Now, since \(d(u,Sa)=d(1,S(1))= d(1,2)=1=d(M,N)\) and \(d(v,Tb)=d(2,T(2))= d(2,1)=1=d(M,N)\). Therefore,

$$\begin{aligned} 1&= d(u,v) = d(1,2) \\ &\leq k \bigl(d(1,2)\bigr) + (1-k) d(M,N) \\ &= k + (1-k) = 1. \end{aligned}$$

So, \((S,T)\) are proximal cyclic contraction for any \(0\leq k<1\). Now we shall show that S is proximal \(\beta_{1}\)-quasi-contraction mapping with \(\psi(t)=\frac{1}{7}t,\beta_{1}=2\) and \(\alpha_{i}=\frac{1}{5}\) for\(i=0,1,2,3\) and \(\alpha_{4} = \frac{1}{100}\). Note that \(\psi(t)= \frac{1}{7}t \in\varPhi_{2} \) since \(\psi_{\beta_{1}}t= \psi_{2}t= \frac{2}{7} t \). As above the only \(a,b,u,v\in M\) such that \(d(u,Sa)=d(M,N)=1=d(v,Sb)\) is \(a=b=u=v =1 \in M\). But

$$\begin{aligned} 0&=d(u,v) =d(1,1) \\ &\leq\frac{1}{7}\max\biggl\{ \frac{1}{6}d(a,b), \frac{1}{6}d(a,u),\frac{1}{6} d(b,v), \frac{1}{6}d(a,v),\frac{1}{100}d(b,u)\biggr\} \\ &= \psi\biggl(\max\biggl\{ \frac{1}{6}d(1,1),\frac{1}{100}d(1,1) \biggr\} \biggr) \\ &= \psi\bigl(\max\{0,0,0,0,0\}\bigr) \\ &= 0. \end{aligned}$$

So, S is a proximal \(\beta_{1}\)-quasi-contraction mapping. We deduce using our Theorem 3.1, that S has a unique best proximity point which is \(a_{\ast} =1\) in this example.

Similarly, by using the same argument as above, we can show that T is proximal \(\beta_{2}\)-quasi-contraction mapping with \(\phi(t)=\frac{1}{8}t,\beta_{2}=3\) and \(\alpha_{i}=\frac{1}{6}\) for\(i=0,1,2,3\) and \(\alpha_{4} = \frac{1}{100}\). Note that \(\phi(t)= \frac{1}{8}t \in\varPhi_{3} \) since \(\phi_{\beta_{2}}t= \phi_{3}(t)= \frac{3}{8} t \). As above the only \(a,b,u,v\in N\) such that \(d(u,Ta)=d(M,N)=1=d(v,Tb)\) is \(a=b=u=v =2 \in M\).
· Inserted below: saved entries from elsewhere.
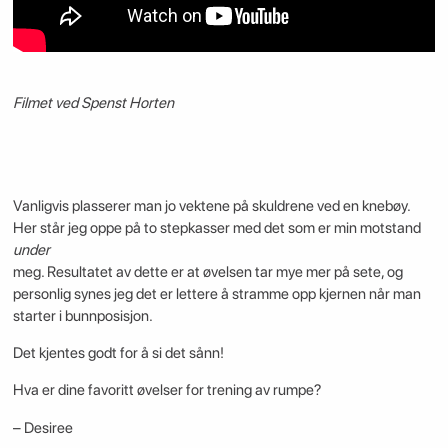
Filmet ved Spenst Horten
Vanligvis plasserer man jo vektene på skuldrene ved en knebøy.
Her står jeg oppe på to stepkasser med det som er min motstand
under
meg. Resultatet av dette er at øvelsen tar mye mer på sete, og
personlig synes jeg det er lettere å stramme opp kjernen når man
starter i bunnposisjon.
Det kjentes godt for å si det sånn!
Hva er dine favoritt øvelser for trening av rumpe?
– Desiree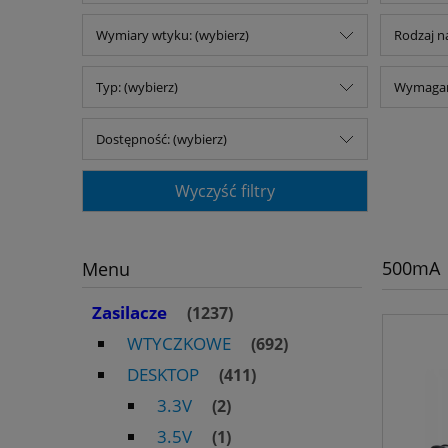
Wymiary wtyku: (wybierz)
Rodzaj na
Typ: (wybierz)
Wymagany
Dostępność: (wybierz)
Wyczyść filtry
500mA
Menu
Zasilacze
(1237)
WTYCZKOWE
(692)
DESKTOP
(411)
3.3V
(2)
3.5V
(1)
But

$$\begin{aligned} 0&=d(u,v) =d((2,2) \\ &\leq\frac{1}{8}\max\biggl\{ \frac{1}{6}d(a,b), \frac{1}{6}d(a,u),\frac {1}{6}d(b,v),\frac{1}{6}d(a,v), \frac{1}{100}d(b,u)\biggr\} \\ &= \phi\biggl(\max\biggl\{ \frac{1}{6}d(2,2), \frac{1}{100}d(2,2) \biggr\} \biggr) \\ &= \phi\bigl(\max\{0,0,0,0,0\}\bigr) \\ &= 0. \end{aligned}$$

So, T is a proximal \(\beta_{2}\)-quasi-contraction mapping. We deduce, using Theorem 3.1, that T has a unique best proximity point which is \(b_{\ast} =2\).

Finally, \(\psi(t)\) and \(\phi(t)\) are continuous mappings as well as \(\beta_{1}, \beta_{2} > \max_{0\leq i \leq3}\{\alpha_{i} \} \). Therefore

$$ d(a_{\ast},b_{\ast})=d(1,2)=1=d(M,N). $$

4 Conclusion

Improvements to some best proximity point theorems are proposed. In particular, the result due to Basha [21] for proximal contractions of first kind is generalized. Furthermore, we propose a similar result on existence and uniqueness of best proximity point of proximal quasi-contractions introduced by Jleli and Samet in [20]. This has been achieved by introducing β-quasi-contractions involving β-comparison functions introduced in [24].